Led by an increase in mortgage borrowing, overall household debt increased by $241 billion to $11.52 trillion during the last quarter of 2013 — 2.1% higher than it had been for the previous three months, according to the Federal Reserve Bank of New York. The last time there had been that big of an increase from quarter to quarter had been in 2007.
The Fed said that, when measured against year-ago levels, it was the first time since before the Great Recession that household debt had increased, suggesting that U.S. households were borrowing again after a long period of reducing debt.
Some economists saw the new figures as another sign that a corner was being turned in the economic recovery. However, the figures — which showed much more modest growth in debt in 2013 when compared with 2006 — also suggested that consumers were now being more cautious than they were in the period before the financial meltdown when many Americans got in over their heads in mortgage and other borrowing.

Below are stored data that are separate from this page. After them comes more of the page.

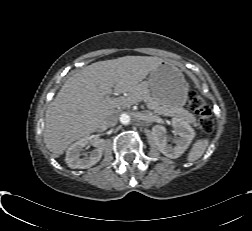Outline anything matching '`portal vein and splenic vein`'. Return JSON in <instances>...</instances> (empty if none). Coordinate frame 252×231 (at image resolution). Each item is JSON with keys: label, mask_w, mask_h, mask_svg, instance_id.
Returning a JSON list of instances; mask_svg holds the SVG:
<instances>
[{"label": "portal vein and splenic vein", "mask_w": 252, "mask_h": 231, "mask_svg": "<svg viewBox=\"0 0 252 231\" xmlns=\"http://www.w3.org/2000/svg\"><path fill=\"white\" fill-rule=\"evenodd\" d=\"M105 102H108V103H115V102H119V103H122L125 101L124 98H115V99H112L110 96H106L105 99H104Z\"/></svg>", "instance_id": "portal-vein-and-splenic-vein-1"}]
</instances>
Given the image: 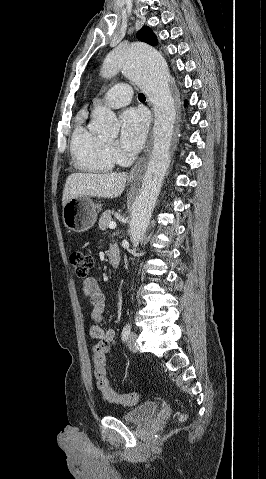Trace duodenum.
Instances as JSON below:
<instances>
[{"instance_id": "1", "label": "duodenum", "mask_w": 266, "mask_h": 479, "mask_svg": "<svg viewBox=\"0 0 266 479\" xmlns=\"http://www.w3.org/2000/svg\"><path fill=\"white\" fill-rule=\"evenodd\" d=\"M108 256L112 267L117 269L120 265L121 255L119 247L116 244H112L109 247Z\"/></svg>"}]
</instances>
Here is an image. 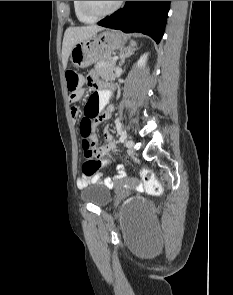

In contrast to the mortgage debt run up before the meltdown, most of the borrowing in this area is coming from those with high credit scores, the Fed said. Balances fell last year for the lowest-credit score borrowers who were at the core of the problem during the subprime mortgage crisis.
While increased borrowing to buy houses or cars can be seen as a positive sign for the economy, other kinds of debt — like student loan debt — can be negative, because the weight of those loans on young adults can stand in the way of their ability to afford homes or cars. The jump in student debt in the last quarter of 2013 represented the biggest percentage increase in any debt product.